Funkmast an Funkmast?

von - 28.03.2023
Bereits bei 5G ist die Situation so, dass für eine flächendeckende Versorgung deutlich mehr Funkmasten gebraucht werden als für den Vorgänger LTE/4G. Da stellt sich die Frage, ob 6G noch mehr Mobilfunkstationen notwendig machen wird. Das Errichten von Funkmasten und Basisstationen hängt dabei laut Andreas Rößler von vielen Faktoren ab. Einer dieser Faktoren sei die Trägerfrequenz. „Als Daumenregel kann man sagen, je höher die Frequenz, desto mehr Basisstationen braucht man, um die gleiche Fläche zu versorgen. Wohlgemerkt, wenn ich nur diese hohe Frequenz nutze.“ Dieses Modell sei aber nicht wirtschaftlich und für keinen Netzbetreiber der Welt rentabel: „Hohe Frequenzen sind attraktiv, weil dort hohe Bandbreiten zur Verfügung stehen. Hohe Bandbreite ermöglicht hohe Datenraten, aber eben nur auf eine beschränkte Distanz.“
Tanja Richter
Geschäftsführerin Technik bei Vodafone
Foto: Vodafone
„Deutschlands Telekommunikationskonzerne müssen mitreden und den 6G-Standard gestalten.“
Unter wirtschaftlichen Aspekten ergebe es deshalb nur Sinn, diese hohen Frequenzen dort einzusetzen, wo viele Nutzer mit einem Anspruch auf hohe Datenraten zu erwarten sind, etwa in Stadtzentren, Einkaufsmeilen, Stadien, Konzerthallen, Flughäfen und Bahnhöfen. Und selbst dort dürfe man, so Rößler, keine flächendeckende Versorgung mit hohen Frequenzen erwarten, sondern nur eine punktuelle. „Das hat aber nicht unbedingt nur mit technischen Herausforderungen, sondern vielmehr mit logistischen Einschränkungen zu tun wie Verfügbarkeit des Standorts, Anbindung an das Kernnetz, Stromversorgung und so weiter. Diese fundamentalen Aspekte kann und wird auch 6G nicht ändern, daher wird es auch nicht alle paar Meter einen Funkmast geben.“
Die Sorge vor einen Antennenwald in Deutschland zerstreut auch Tanja Richter von Vodafone. Sicherlich werde man die Mobilfunknetze in Zukunft weiter verdichten müssen. Vor allem dort, wo besonders viele Menschen zusammenkämen und die Anforderungen an Bandbreite und Kapazität hoch seien, entstünden auch neue Standorte für Antennen. Aber: „Die Mobilfunktechnik entwickelt sich weiter, wird leistungsstärker, smarter und energieeffizienter. Daher werden die anfallenden Daten auch über die bestehende Mobilfunkinfrastruktur ans Ziel gelangen können“, so Richter.

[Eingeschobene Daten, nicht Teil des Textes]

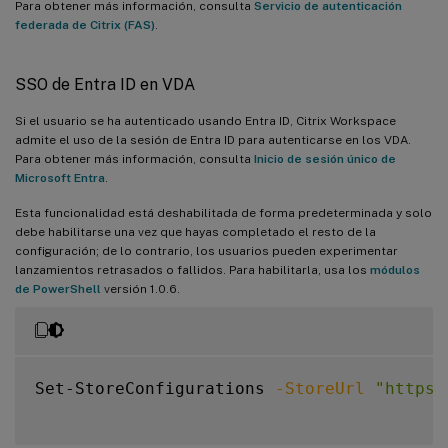
Para obtener más información, consulta
Servicio de autenticación
federada de Citrix (FAS)
.
SSO de Entra ID en VDA
Si el usuario se ha autenticado usando Entra ID, Citrix Workspace
admite el uso de la sesión de Entra ID para autenticarse en los VDA.
Para obtener más información, consulta
Inicio de sesión único de
Microsoft Entra
.
Esta funcionalidad está deshabilitada de forma predeterminada y solo
debe habilitarse una vez que hayas completado el resto de la
configuración; de lo contrario, los usuarios pueden experimentar
lanzamientos retrasados o fallidos. Para habilitarla, usa los
módulos
de PowerShell
versión 1.0.6.
Set-StoreConfigurations 
-StoreUrl
"https:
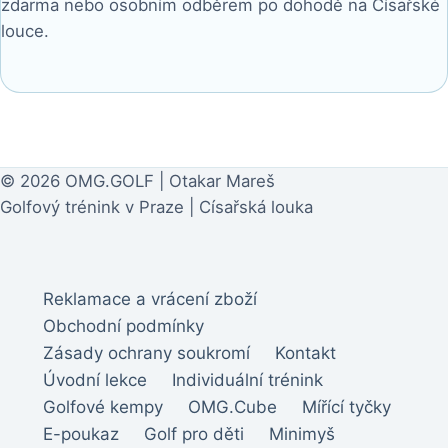
zdarma nebo osobním odběrem po dohodě na Císařské
louce.
© 2026 OMG.GOLF | Otakar Mareš
Golfový trénink v Praze | Císařská louka
Reklamace a vrácení zboží
Obchodní podmínky
Zásady ochrany soukromí
Kontakt
Úvodní lekce
Individuální trénink
Golfové kempy
OMG.Cube
Mířící tyčky
E-poukaz
Golf pro děti
Minimyš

6G soll Terahertz-Wellen nutzen
Eine Herausforderung bei der Entwicklung rund um 6G sind die hohen Frequenzbereiche, die die neue Mobilfunkgeneration später einmal nutzen soll. Mit 6G plant man die Nutzung des Terahertz-Bereichs (THz). Voraussichtlich kommt das D-Band im Bereich von 0,11 bis 0,17 THz zum Einsatz. Darüber hinaus könnte man laut Fraunhofer-Institut für Zuverlässigkeit und Mikrointegration (IZM) auch Visible Light Communication (VLC) verwenden, einen optischen Kommunikationsansatz für die Nahbereichskommunikation.

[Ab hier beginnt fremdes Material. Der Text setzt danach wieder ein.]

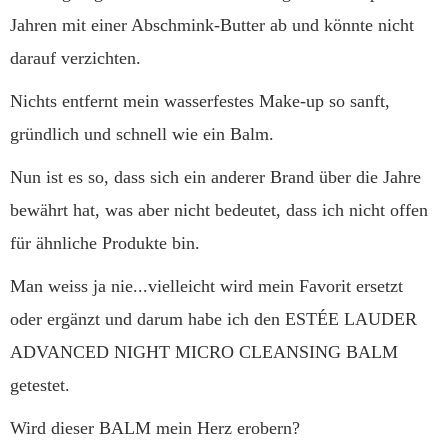
Jahren mit einer Abschmink-Butter ab und könnte nicht
darauf verzichten.
Nichts entfernt mein wasserfestes Make-up so sanft,
gründlich und schnell wie ein Balm.
Nun ist es so, dass sich ein anderer Brand über die Jahre
bewährt hat, was aber nicht bedeutet, dass ich nicht offen
für ähnliche Produkte bin.
Man weiss ja nie...vielleicht wird mein Favorit ersetzt
oder ergänzt und darum habe ich den ESTÉE LAUDER
ADVANCED NIGHT MICRO CLEANSING BALM
getestet.
Wird dieser BALM mein Herz erobern?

Terahertz-Wellen liegen zwischen dem Infrarot- und Mikrowellenbereich. Entsprechende Empfänger sind noch vergleichsweise komplex und damit teuer. Erste Lösungsansätze gibt es aber bereits: Forscher am Karlsruher Institut für Technologie (KIT) haben in Zusammenarbeit mit dem US-amerikanischen Diodenhersteller Virginia Diodes (VDI) einen besonders einfachen und kostengünstig herzustellenden Empfänger für Terahertz-Signale entworfen. Dabei handelt es sich um eine sogenannte Schottky-Diode, die sich durch hohe Geschwindigkeit auszeichnet. Mit dem neuen Empfänger erreichten die Forscher über eine Entfernung von 110 Metern und eine Frequenz von 0,3 THz eine Datenübertragungsrate von 115 GBit/s. Nach Angaben des KIT ist das die höchste Datenrate, die bislang mit drahtloser Terahertz-Übertragung über mehr als hundert Meter demonstriert wurde.

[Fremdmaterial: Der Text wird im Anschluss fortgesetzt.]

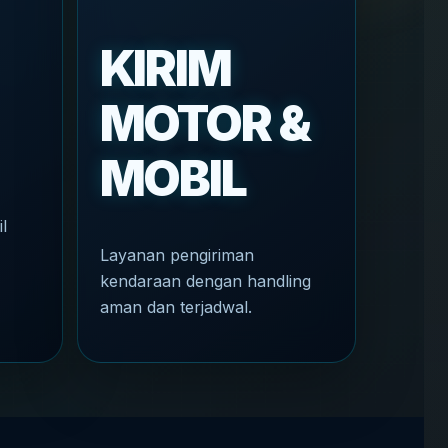
KIRIM
MOTOR &
MOBIL
il
Layanan pengiriman
kendaraan dengan handling
aman dan terjadwal.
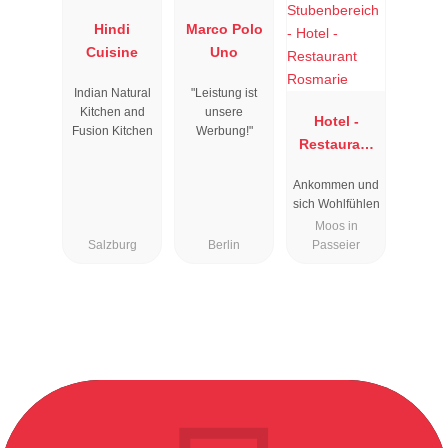
Hindi
Marco Polo
Cuisine
Uno
Indian Natural
"Leistung ist
Kitchen and
unsere
Hotel -
Fusion Kitchen
Werbung!"
Restaurant
Rosmarie
Ankommen und
sich Wohlfühlen
Moos in
Salzburg
Berlin
Passeier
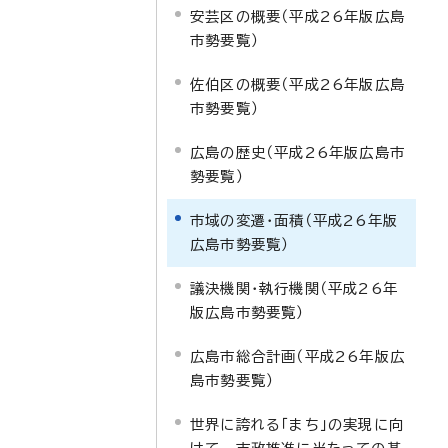
安芸区の概要（平成26年版広島
市勢要覧）
佐伯区の概要（平成26年版広島
市勢要覧）
広島の歴史（平成26年版広島市
勢要覧）
市域の変遷・面積（平成26年版
広島市勢要覧）
議決機関・執行機関（平成26年
版広島市勢要覧）
広島市総合計画（平成26年版広
島市勢要覧）
世界に誇れる「まち」の実現に向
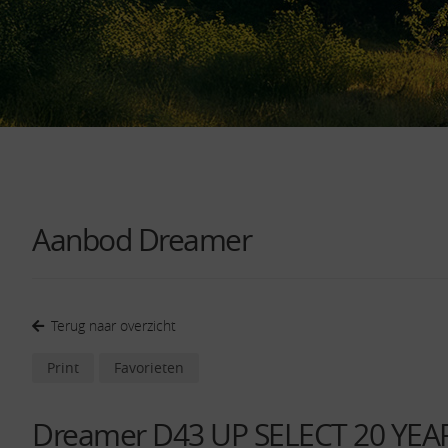
Aanbod Dreamer
Terug naar overzicht
Print
Favorieten
Dreamer D43 UP SELECT 20 YEA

Eine weitere Baustelle der 6G-Forscher: Sie befassen sich unter anderem damit, die enorme Freiraumdämpfung zu überwinden, also die Reduzierung der Leistung bei der Ausbreitung der elektromagnetischen Wellen. Terahertz-Wellen verhalten sich ähnlich wie Licht und durchdringen so gut wie keine Mauern. Da die Wellen nicht weit reichen, kann so bereits ein Baum die Übertragung erheblich stören. Das gilt auch für schlechtes Wetter wie Regen oder Nebel.

Campus-Netzwerke künftig mit 6G?

Auch auf Campus-Netze – werkseigene Mobilfunknetze, die von außen nicht zugänglich sind – wird 6G Auswirkungen haben. Auf Basis des Mobilfunknetzes erlauben Campus Area Networks eine Vernetzung zum Beispiel von Produktionsanlagen, ohne dass hierfür zusätzliche Kabel auf dem Gelände verlegt werden müssen.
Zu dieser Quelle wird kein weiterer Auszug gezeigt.